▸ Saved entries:
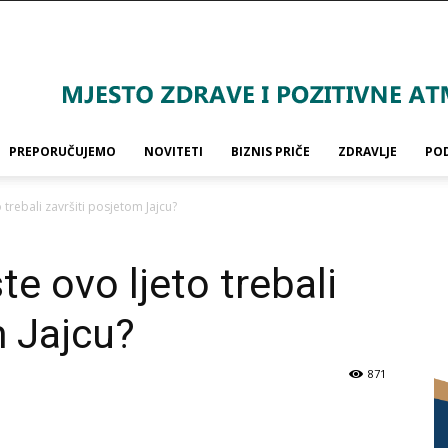
PREPORUČUJEMO
NOVITETI
BIZNIS PRIČE
ZDRAVLJE
PO
o trebali završiti posjetom Jajcu?
te ovo ljeto trebali
m Jajcu?
871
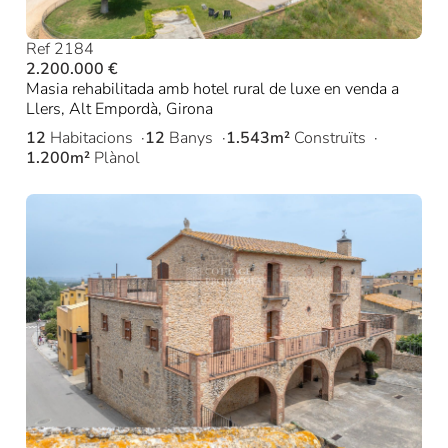
Ref 2184
2.200.000 €
Masia rehabilitada amb hotel rural de luxe en venda a
Llers, Alt Empordà, Girona
12
Habitacions
12
Banys
1.543m²
Construïts
1.200m²
Plànol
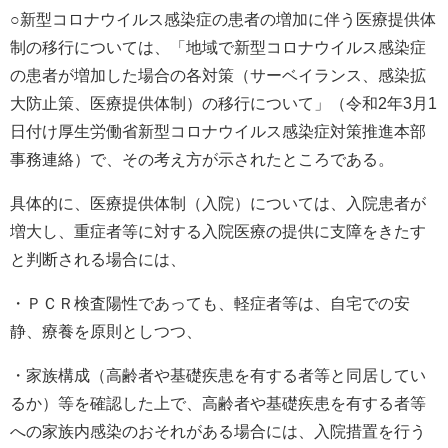
○新型コロナウイルス感染症の患者の増加に伴う医療提供体
制の移行については、「地域で新型コロナウイルス感染症
の患者が増加した場合の各対策（サーベイランス、感染拡
大防止策、医療提供体制）の移行について」（令和2年3月1
日付け厚生労働省新型コロナウイルス感染症対策推進本部
事務連絡）で、その考え方が示されたところである。
具体的に、医療提供体制（入院）については、入院患者が
増大し、重症者等に対する入院医療の提供に支障をきたす
と判断される場合には、
・ＰＣＲ検査陽性であっても、軽症者等は、自宅での安
静、療養を原則としつつ、
・家族構成（高齢者や基礎疾患を有する者等と同居してい
るか）等を確認した上で、高齢者や基礎疾患を有する者等
への家族内感染のおそれがある場合には、入院措置を行う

▸ TASK BRIEF:
Return every line above word for word, minus images.

▸ OUTPUT OF THE EXERCISE:
PREPORUČUJEMO
NOVITETI
BIZNIS PRIČE
ZDRAVLJE
PO
o trebali završiti posjetom Jajcu?
te ovo ljeto trebali
m Jajcu?
871
Ref 2184
2.200.000 €
Masia rehabilitada amb hotel rural de luxe en venda a
Llers, Alt Empordà, Girona
12
Habitacions
12
Banys
1.543m²
Construïts
1.200m²
Plànol
○新型コロナウイルス感染症の患者の増加に伴う医療提供体
制の移行については、「地域で新型コロナウイルス感染症
の患者が増加した場合の各対策（サーベイランス、感染拡
大防止策、医療提供体制）の移行について」（令和2年3月1
日付け厚生労働省新型コロナウイルス感染症対策推進本部
事務連絡）で、その考え方が示されたところである。
具体的に、医療提供体制（入院）については、入院患者が
増大し、重症者等に対する入院医療の提供に支障をきたす
と判断される場合には、
・ＰＣＲ検査陽性であっても、軽症者等は、自宅での安
静、療養を原則としつつ、
・家族構成（高齢者や基礎疾患を有する者等と同居してい
るか）等を確認した上で、高齢者や基礎疾患を有する者等
への家族内感染のおそれがある場合には、入院措置を行う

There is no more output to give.